As Andy said, the problem as given by Gary isn't well-defined. I offer a different rigorization. N people stand in line. There are 2^(N-1) ways they can take hands, ranging from nobody holding hands at all, to everybody taking hands to make a long chain. Of these 2^(N-1) ways, the "proper" patterns satisfy the following constraints: 1. Nobody is holding hands with both neighbors. 2. Of every pair of adjacent people, at least one of the pair is holding hands with somebody. If we select a pattern at random from among all proper patterns, what is the expected fraction of unpaired people? For N=1, it's 1. For N=2, it's 0. For N=3, it's 1/3. For N=4 there are two proper patterns, one with no singletons and one with 2, so the answer is 1/4. For N=5 there are three proper patterns, all with exactly one singleton, so the answer is 1/5. For N=6 the answer is back to 1/4 (three patterns with two singletons, and one with none). My intuition is that the limiting fraction will involve the golden ratio, not e; if that's the case it means I have the wrong rigorization. I think I'll Google for Strogatz and try to find out. Gary, where did you hear about this problem? On Wed, Nov 28, 2012 at 9:49 AM, Andy Latto <andy.latto@pobox.com> wrote:
On Wed, Nov 28, 2012 at 12:17 AM, Gary Antonick <gantonick@post.harvard.edu> wrote:
Cornell mathematician Steven Strogatz thinks this is an unsolved problem but am wondering if there's something being overlooked.

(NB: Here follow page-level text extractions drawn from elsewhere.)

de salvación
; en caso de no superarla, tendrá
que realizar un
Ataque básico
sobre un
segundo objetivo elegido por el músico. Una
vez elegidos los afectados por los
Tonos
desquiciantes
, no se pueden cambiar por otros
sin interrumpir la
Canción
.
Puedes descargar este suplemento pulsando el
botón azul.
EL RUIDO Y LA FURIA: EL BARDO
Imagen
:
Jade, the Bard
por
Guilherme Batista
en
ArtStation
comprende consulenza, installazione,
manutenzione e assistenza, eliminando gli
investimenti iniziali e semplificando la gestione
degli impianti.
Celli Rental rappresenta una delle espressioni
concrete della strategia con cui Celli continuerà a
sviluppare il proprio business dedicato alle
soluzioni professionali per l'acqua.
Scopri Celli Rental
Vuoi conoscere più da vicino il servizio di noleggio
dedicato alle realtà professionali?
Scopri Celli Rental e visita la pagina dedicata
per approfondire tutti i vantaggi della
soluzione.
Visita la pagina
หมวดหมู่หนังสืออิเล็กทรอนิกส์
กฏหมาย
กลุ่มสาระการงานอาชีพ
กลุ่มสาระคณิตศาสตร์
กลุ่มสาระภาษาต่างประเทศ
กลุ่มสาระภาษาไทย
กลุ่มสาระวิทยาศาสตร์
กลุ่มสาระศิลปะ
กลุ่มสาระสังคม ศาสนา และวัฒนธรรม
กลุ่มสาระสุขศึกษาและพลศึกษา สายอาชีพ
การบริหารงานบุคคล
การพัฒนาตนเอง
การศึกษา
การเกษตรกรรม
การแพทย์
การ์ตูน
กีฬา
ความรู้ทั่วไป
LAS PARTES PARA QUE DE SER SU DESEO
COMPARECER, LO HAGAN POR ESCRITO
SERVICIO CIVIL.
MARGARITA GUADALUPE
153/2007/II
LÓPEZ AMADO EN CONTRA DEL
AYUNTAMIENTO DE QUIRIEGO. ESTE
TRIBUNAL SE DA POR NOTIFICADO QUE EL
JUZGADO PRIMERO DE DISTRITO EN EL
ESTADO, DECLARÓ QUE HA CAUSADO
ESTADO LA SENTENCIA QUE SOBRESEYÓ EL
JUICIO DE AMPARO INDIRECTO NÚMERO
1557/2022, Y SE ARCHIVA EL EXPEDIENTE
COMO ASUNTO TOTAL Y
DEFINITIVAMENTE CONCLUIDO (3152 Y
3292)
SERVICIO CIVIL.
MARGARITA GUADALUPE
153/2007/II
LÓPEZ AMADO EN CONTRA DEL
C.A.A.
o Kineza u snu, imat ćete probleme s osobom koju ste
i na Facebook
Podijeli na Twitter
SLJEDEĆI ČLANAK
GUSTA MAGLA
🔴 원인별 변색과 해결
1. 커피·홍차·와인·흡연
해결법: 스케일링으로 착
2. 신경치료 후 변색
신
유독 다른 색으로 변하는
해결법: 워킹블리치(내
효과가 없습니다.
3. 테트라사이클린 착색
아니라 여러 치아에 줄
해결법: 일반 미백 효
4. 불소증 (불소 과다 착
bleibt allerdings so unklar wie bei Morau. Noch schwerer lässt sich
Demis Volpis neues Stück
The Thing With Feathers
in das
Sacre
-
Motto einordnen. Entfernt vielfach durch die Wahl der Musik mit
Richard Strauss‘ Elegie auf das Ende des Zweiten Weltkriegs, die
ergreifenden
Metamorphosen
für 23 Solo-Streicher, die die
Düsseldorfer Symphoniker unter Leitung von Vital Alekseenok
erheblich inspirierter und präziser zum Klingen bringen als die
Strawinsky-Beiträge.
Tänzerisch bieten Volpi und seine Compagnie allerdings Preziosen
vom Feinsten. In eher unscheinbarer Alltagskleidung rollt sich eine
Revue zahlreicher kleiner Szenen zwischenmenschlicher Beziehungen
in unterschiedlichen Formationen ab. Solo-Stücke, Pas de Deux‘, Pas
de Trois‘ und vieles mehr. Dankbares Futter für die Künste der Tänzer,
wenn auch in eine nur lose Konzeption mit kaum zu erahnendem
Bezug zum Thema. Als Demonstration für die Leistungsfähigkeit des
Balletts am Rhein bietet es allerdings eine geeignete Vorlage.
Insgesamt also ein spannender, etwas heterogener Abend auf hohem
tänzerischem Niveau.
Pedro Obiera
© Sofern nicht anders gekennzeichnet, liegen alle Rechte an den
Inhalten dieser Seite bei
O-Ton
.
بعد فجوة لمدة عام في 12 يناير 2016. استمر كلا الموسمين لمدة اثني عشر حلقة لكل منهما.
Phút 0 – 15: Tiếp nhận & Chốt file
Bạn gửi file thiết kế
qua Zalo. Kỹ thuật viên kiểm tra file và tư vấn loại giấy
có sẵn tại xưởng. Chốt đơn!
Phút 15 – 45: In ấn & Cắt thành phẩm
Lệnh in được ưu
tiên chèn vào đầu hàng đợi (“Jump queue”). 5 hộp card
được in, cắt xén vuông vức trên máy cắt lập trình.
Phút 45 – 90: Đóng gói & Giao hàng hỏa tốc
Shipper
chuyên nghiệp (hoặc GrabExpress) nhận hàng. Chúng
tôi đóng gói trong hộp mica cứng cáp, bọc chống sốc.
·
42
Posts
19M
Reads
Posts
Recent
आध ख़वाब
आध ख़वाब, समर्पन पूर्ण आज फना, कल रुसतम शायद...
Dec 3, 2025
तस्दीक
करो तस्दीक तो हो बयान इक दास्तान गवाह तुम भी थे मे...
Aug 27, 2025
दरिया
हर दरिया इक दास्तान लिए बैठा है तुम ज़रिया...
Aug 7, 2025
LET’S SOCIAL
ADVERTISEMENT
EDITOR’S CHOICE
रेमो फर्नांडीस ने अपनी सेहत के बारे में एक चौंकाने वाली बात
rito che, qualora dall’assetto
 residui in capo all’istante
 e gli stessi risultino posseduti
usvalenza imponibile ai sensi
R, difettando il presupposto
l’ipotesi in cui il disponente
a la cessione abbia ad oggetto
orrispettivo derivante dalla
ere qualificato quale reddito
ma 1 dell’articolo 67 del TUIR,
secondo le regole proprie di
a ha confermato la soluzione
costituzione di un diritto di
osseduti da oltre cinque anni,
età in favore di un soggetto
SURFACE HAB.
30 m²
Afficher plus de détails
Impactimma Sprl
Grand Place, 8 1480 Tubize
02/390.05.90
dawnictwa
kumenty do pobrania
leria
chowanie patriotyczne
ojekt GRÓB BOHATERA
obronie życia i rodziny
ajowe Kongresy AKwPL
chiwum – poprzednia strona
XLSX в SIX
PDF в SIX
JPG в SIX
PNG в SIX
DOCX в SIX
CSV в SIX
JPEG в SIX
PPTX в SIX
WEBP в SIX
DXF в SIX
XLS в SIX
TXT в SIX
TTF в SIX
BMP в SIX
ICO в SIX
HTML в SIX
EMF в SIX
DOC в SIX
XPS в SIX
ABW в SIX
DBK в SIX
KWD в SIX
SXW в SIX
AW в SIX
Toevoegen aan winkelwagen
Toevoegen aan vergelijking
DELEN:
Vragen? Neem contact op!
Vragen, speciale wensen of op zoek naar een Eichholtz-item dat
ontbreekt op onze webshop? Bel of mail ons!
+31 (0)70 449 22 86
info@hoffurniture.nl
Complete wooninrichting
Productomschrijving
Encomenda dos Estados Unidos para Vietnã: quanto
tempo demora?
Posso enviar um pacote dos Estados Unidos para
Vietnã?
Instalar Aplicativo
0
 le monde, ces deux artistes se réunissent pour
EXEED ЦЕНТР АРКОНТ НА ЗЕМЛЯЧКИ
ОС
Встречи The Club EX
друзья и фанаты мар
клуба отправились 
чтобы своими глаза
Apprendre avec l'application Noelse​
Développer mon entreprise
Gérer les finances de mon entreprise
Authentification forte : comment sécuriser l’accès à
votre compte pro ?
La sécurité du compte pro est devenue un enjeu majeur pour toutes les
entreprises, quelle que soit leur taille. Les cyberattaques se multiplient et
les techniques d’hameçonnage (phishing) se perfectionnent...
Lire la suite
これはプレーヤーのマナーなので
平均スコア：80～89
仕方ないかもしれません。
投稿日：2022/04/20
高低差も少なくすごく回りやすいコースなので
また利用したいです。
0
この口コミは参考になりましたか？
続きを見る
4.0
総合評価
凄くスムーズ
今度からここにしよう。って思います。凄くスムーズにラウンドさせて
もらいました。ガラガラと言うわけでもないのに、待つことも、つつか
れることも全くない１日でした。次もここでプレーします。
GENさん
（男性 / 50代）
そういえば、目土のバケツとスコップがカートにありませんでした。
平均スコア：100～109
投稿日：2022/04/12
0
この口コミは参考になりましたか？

Here's the basic -- and solved -- problem. There's a long line of people standing near each other. They're told to hold hands with someone - either the person to their right or to their left, if available, but not both. The ratio of the resulting singles to all the people in line approaches 1/e^2 as the line increases.
This seems not quite precisely defined. If we give people individually the instruction "If you're not holding hands with anyone, hold hands with either the person to your left or the person to your right, chosen at random, if both are available, or with the available one, if one of your neighbors is already holding hands with someone", then the number of singles depends on the order in which people are given this instruction.
One way to define the problem is to give each person the instruction above in random order. But here's another way to interpret the problem:
In each round, each person who is not holding hands with anyone yet chooses left or right randomly. If two people choose each other, they don't participate in future rounds. Continue until no two adjacent people are single.
A slightly different version has someone whose right neighbor is already holding hands always choose L, rather than choosing L or R randomly, and I don't think that these two procedures end up with the same proportion of singles. It seems to me that the second procedure should have fewer singles. In particular, if you have a row of 4 singles, with couples on each side, the first procedure ends up with two singles with probability 4/11, while the second procedure ends up with two singles with probability 1/4.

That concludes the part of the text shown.